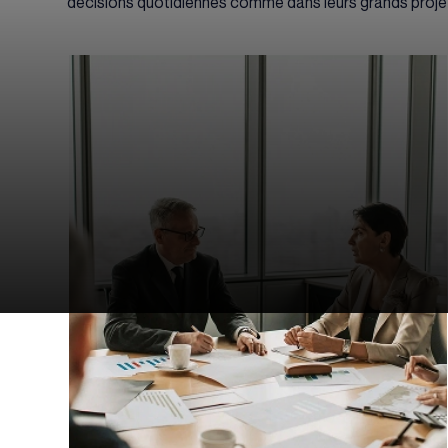
décisions quotidiennes comme dans leurs grands proje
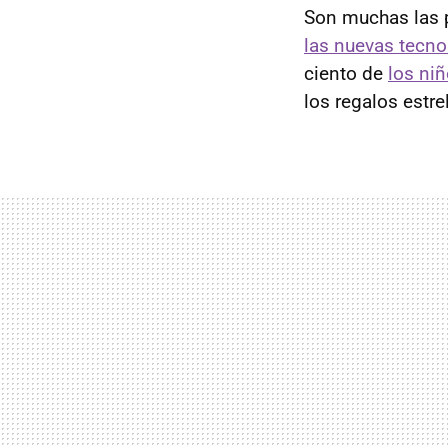
Son muchas las 
las nuevas tecno
ciento de
los ni
los regalos estr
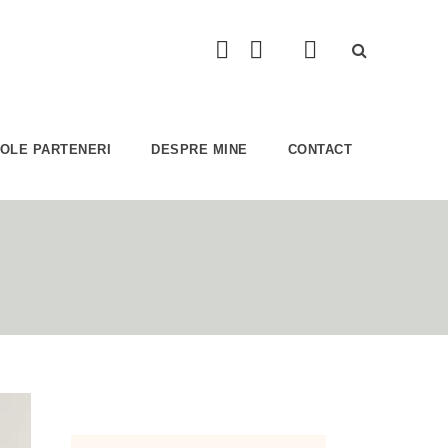
COLE PARTENERI
DESPRE MINE
CONTACT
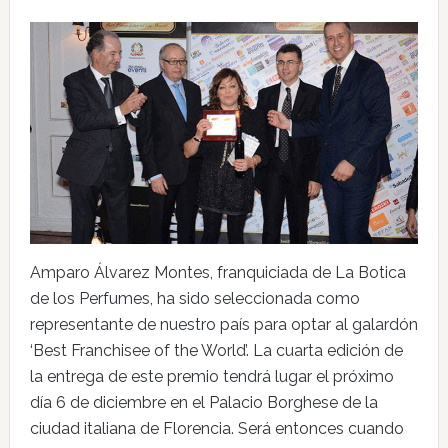
Amparo Álvarez Montes, franquiciada de La Botica
de los Perfumes, ha sido seleccionada como
representante de nuestro país para optar al galardón
‘Best Franchisee of the World’. La cuarta edición de
la entrega de este premio tendrá lugar el próximo
día 6 de diciembre en el Palacio Borghese de la
ciudad italiana de Florencia. Será entonces cuando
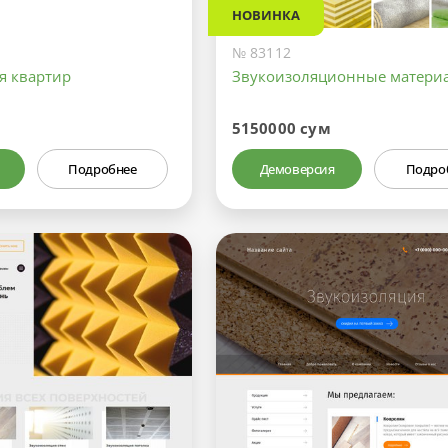
НОВИНКА
№ 83112
я квартир
Звукоизоляционные матери
5150000 сум
Подробнее
Демоверсия
Подро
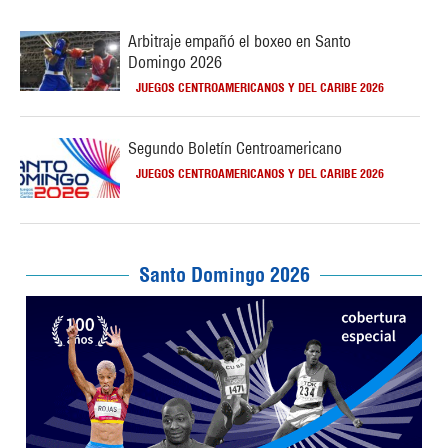
Arbitraje empañó el boxeo en Santo
Domingo 2026
JUEGOS CENTROAMERICANOS Y DEL CARIBE 2026
Segundo Boletín Centroamericano
JUEGOS CENTROAMERICANOS Y DEL CARIBE 2026
Santo Domingo 2026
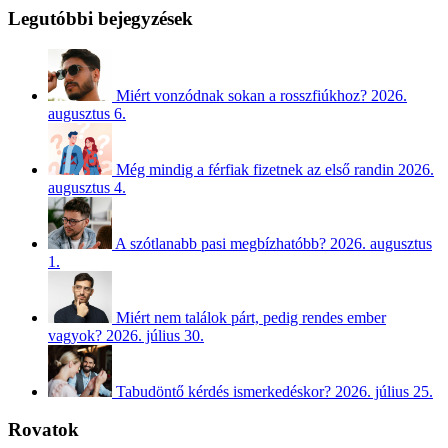
Legutóbbi bejegyzések
Miért vonzódnak sokan a rosszfiúkhoz?
2026.
augusztus 6.
Még mindig a férfiak fizetnek az első randin
2026.
augusztus 4.
A szótlanabb pasi megbízhatóbb?
2026. augusztus
1.
Miért nem találok párt, pedig rendes ember
vagyok?
2026. július 30.
Tabudöntő kérdés ismerkedéskor?
2026. július 25.
Rovatok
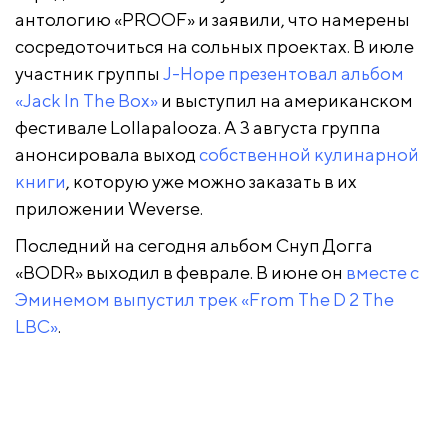
антологию «PROOF» и заявили, что намерены
сосредоточиться на сольных проектах. В июле
участник группы
J-Hope презентовал альбом
«Jack In The Box»
и выступил на американском
фестивале Lollapalooza. А 3 августа группа
анонсировала выход
собственной кулинарной
книги
, которую уже можно заказать в их
приложении Weverse.
Последний на сегодня альбом Снуп Догга
«BODR» выходил в феврале. В июне он
вместе с
Эминемом выпустил трек «From The D 2 The
LBC»
.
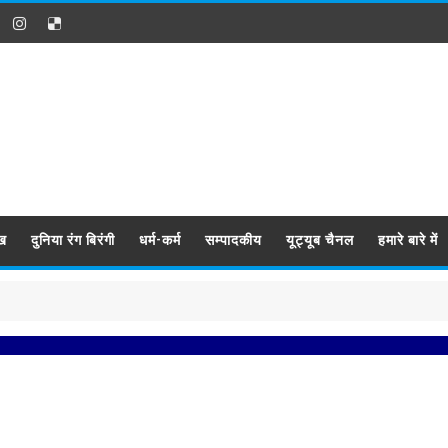
ख
दुनिया रंग बिरंगी
धर्म-कर्म
सम्पादकीय
यूट्यूब चैनल
हमारे बारे में
प्रब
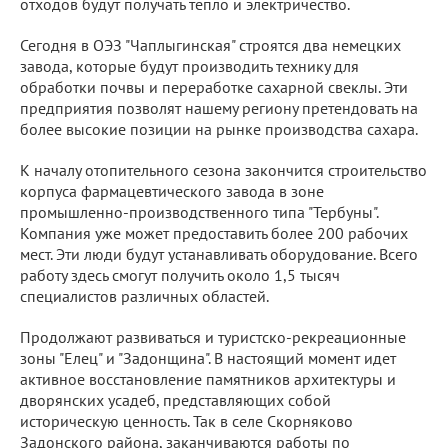
отходов будут получать тепло и электричество.
Сегодня в ОЭЗ "Чаплыгинская" строятся два немецких
завода, которые будут производить технику для
обработки почвы и переработке сахарной свеклы. Эти
предприятия позволят нашему региону претендовать на
более высокие позиции на рынке производства сахара.
К началу отопительного сезона закончится строительство
корпуса фармацевтического завода в зоне
промышленно-производственного типа "Тербуны".
Компания уже может предоставить более 200 рабочих
мест. Эти люди будут устанавливать оборудование. Всего
работу здесь смогут получить около 1,5 тысяч
специалистов различных областей.
Продолжают развиваться и туристско-рекреационные
зоны "Елец" и "Задонщина". В настоящий момент идет
активное восстановление памятников архитектуры и
дворянских усадеб, представляющих собой
историческую ценность. Так в селе Скорняково
Задонского района, заканчиваются работы по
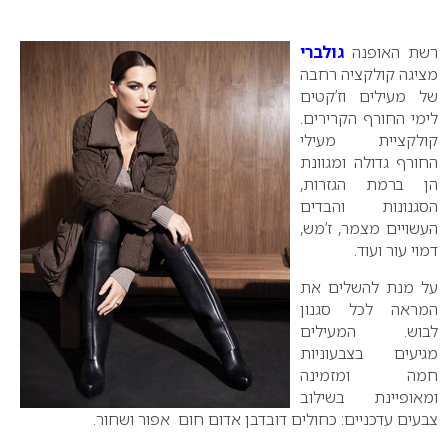
0
רשת האופנה
גולברי
מציגה קולקציה רחבה
של מעילים וז’קטים
לימי החורף הקרירים.
קולקציית מעילי
החורף גדולה ומגוונת
הן ברמת הגזרות,
הסגנונות והבדים
העשויים מצמר, ז’מש,
דמוי עור ועוד.
על מנת להשלים את
המראה לכל סגנון
לבוש. המעילים
מגיעים בצבעוניות
חמה ומזמינה
ומאופיינת בשילוב
צבעים עדכניים: כחולים דובדבן אדום חום אפור ושחור.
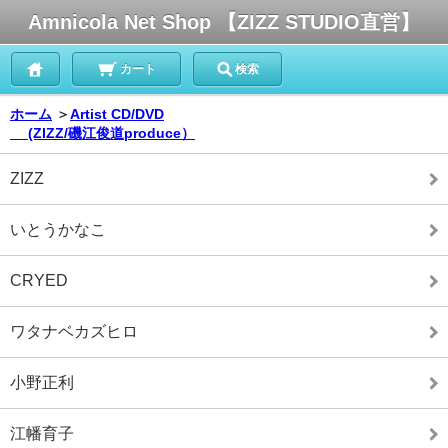
Amnicola Net Shop 【ZIZZ STUDIO直営】
カート
検索
ホーム
＞
Artist CD/DVD
(ZIZZ/磯江俊道produce）
ZIZZ
いとうかなこ
CRYED
ワタナベカズヒロ
小野正利
江幡育子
┄┄┄┄┄┄┄┄┄┄┄┄┄┄┄┄┄┄┄┄
What is the number of lines in the records that contain the string "ZIZZ"? Give only that number.

• **Task solution**:
3